Assurer la sécurité juridique

«Le tribunal a la responsabilité d’assurer la sécurité juridique de ce procès» a affirmé le président à l’issue de son long exposé. Le parquet national financier avait estimé lundi que le faible pourcentage des pénalités fiscales infligées (1,44% du patrimoine au maximum) ne peut pas être comparé à la sévérité des 7 ans d’emprisonnement et un million d’euros encourus au pénal (plus diverses privations de droits) pour fraude fiscale et blanchiment, et qu’il ne s’agit donc pas de peines «équivalentes». «Quelle étrange conception que de mettre ainsi l’argent sur le même piédestal que les libertés individuelles» avait tonné le procureur, pour demander le rejet la QPC. Ce que les juges n’ont pas suivi dans le cas de l’impôt sur la fortune, renvoyant à la Cour de cassation le soin de statuer: «Le montant représenté par les 1,44% ne connaît pas de limite théorique, car les patrimoines ne sont pas limités» ont-ils statué, ajoutant: «La corrélation peut heurter la morale, mais les sommes payées peuvent équivaloir à des peines d’emprisonnement». La protection des personnes poursuivies étant au centre de ce débat très compliqué, la transmission à la Cour de cassation a été saluée: «Il s’agit d’une réelle avancée du droit. D’autres procès, pas seulement les plus médiatisés comme celui-ci, seront impactés» a reconnu l’avocat du fisc français Me Xavier Normand-Bodard. En raison de leurs différences juridiques, les procédures de poursuites pour fraude à l’impôt sur le revenu et fraude à la TVA ne bénéficient pas d’un traitement identique au regard de leur constitutionnalité ou non.

Une ex-épouse retraitée

Jérôme Cahuzac et son ex-épouse (ils ont finalement divorcé en novembre 2015 à l’issue de cinq ans de procédure) sont restés silencieux tout au long de la première journée d’audience, sauf lorsqu’ils ont répondu aux questions sur leur état-civil. Ils devront donc encore attendre avant de s’expliquer. De façon assez contradictoire, l’ancien ministre du budget avait pourtant affirmé, via ses avocats, qu’il souhaite «être jugé le plus vite possible» et qu’il «n’exercera pas de recours».
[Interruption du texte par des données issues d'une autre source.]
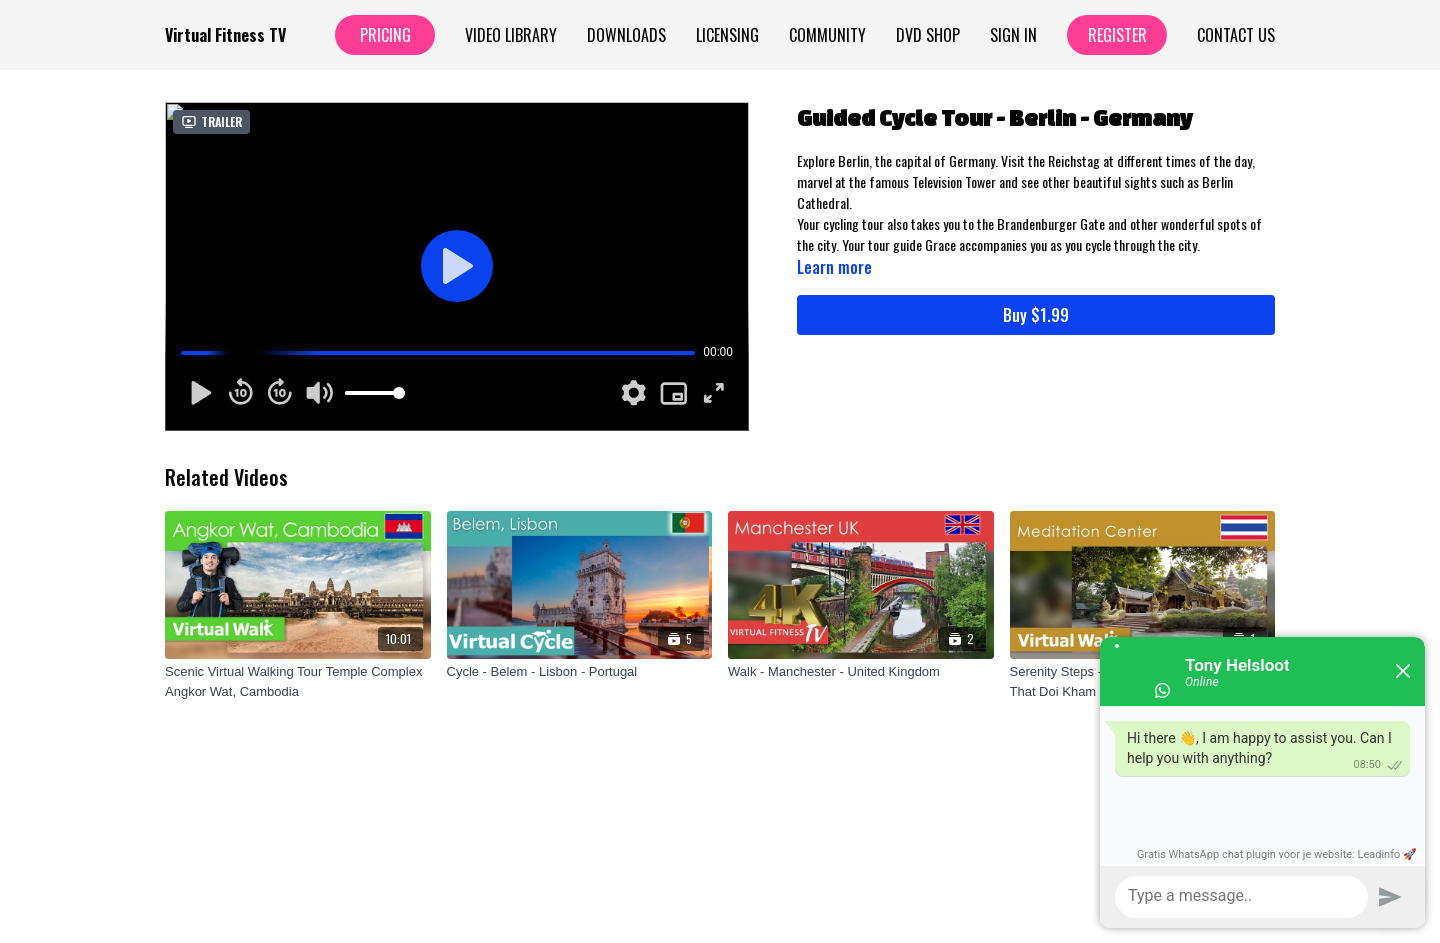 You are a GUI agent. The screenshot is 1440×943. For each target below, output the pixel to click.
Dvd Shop (928, 35)
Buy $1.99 (1036, 315)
Alors que Mme Cahuzac, chirurgien spécialisé dans les implants capillaires, poursuit ses activités médicales, l’ex maire de Villeneuve-sur-Lot s’est présenté à l’audience comme «retraitée». Le report du procès en septembre promet de continuer à empoisonner le quinquennat de François Hollande, qui avait confié les rênes d’une intensification sans précédent de la lutte contre la fraude fiscale à celui que la presse française surnomme désormais unanimement «le menteur». «Je n’ai pas, je n’ai jamais eu de compte à l’étranger, ni maintenant, ni avant» avait asséné Jérôme Cahuzac, lui-même ancien président de la Commission des finances de l’Assemblée nationale, devant les députés, le 5 décembre 2012. Avant de démissionner du gouvernement le 19 mars 2013, puis de passer aux aveux quelques jours plus tard.
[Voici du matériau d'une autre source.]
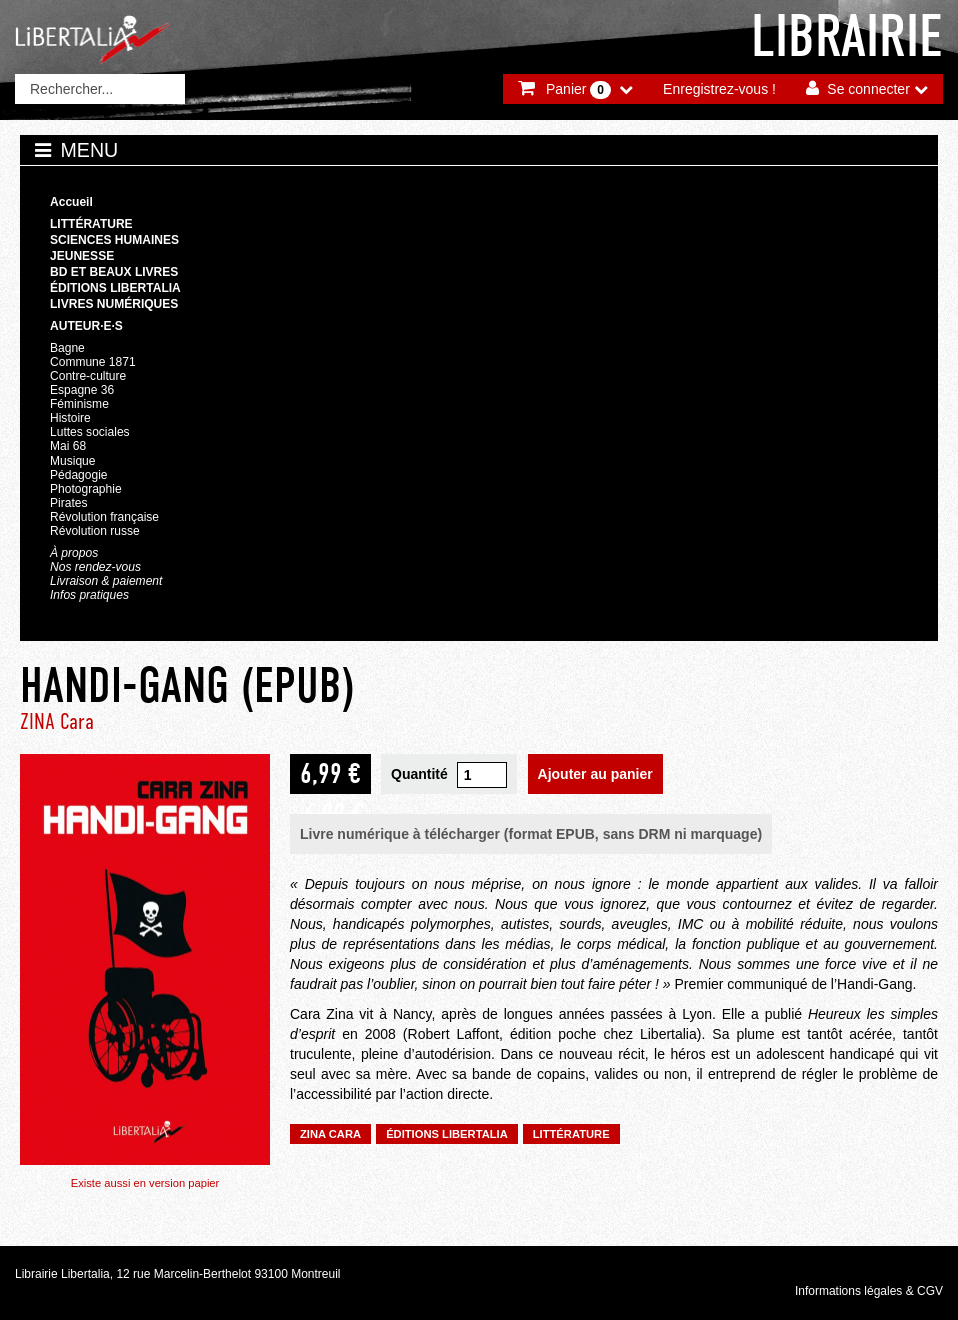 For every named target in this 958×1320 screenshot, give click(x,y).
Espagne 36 (82, 390)
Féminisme (79, 404)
Précision: Contrairement à ce qu’une lecture hâtive de l’article du Temps «Régularisations fiscales, l’autre débat» du 8 février pouvait laisser penser, la banque Reyl précise que «Le 5 Janvier 2016, après des mois d’enquêtes ses dirigeants, Francois Reyl et Dominique Reyl, ont obtenu un non-lieu total et définitif dans le cadre d’une instruction ouverte en 2013 par les juges d’instruction français concernant quelques dizaines de personne. La banque Reyl & Cie a également obtenu un non-lieu, à l’exception de 6 clients, dont aucun n’est politiquement exposé et qui représentent des avoirs totaux de 4,8 millions d’euros, s’acquittant dans ce cadre d’une amende de 2,8 millions d’euros».